───── Input for this task ─────
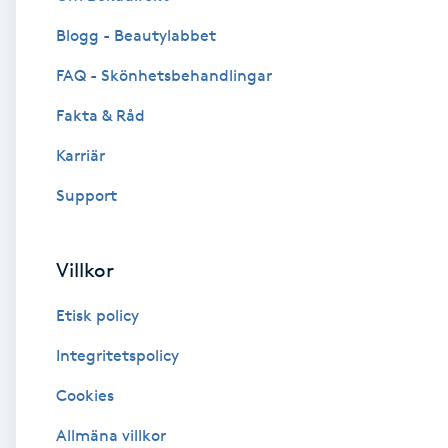
Blogg - Beautylabbet
Brynformning
FAQ - Skönhetsbehandlingar
Brynfärgning
Fakta & Råd
Brynplockning
Karriär
Support
Bröllopsuppsättning
C
Villkor
Celluliter
Etisk policy
Coachning
Integritetspolicy
Cookies
Color correction
Allmäna villkor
─────
■ Exercise description:
The listing above must be restated word for word. Its pictures are to be left out.

■ Solution for this problem:
Blogg - Beautylabbet
Brynformning
FAQ - Skönhetsbehandlingar
Brynfärgning
Fakta & Råd
Brynplockning
Karriär
Support
Bröllopsuppsättning
C
Villkor
Celluliter
Etisk policy
Coachning
Integritetspolicy
Cookies
Color correction
Allmäna villkor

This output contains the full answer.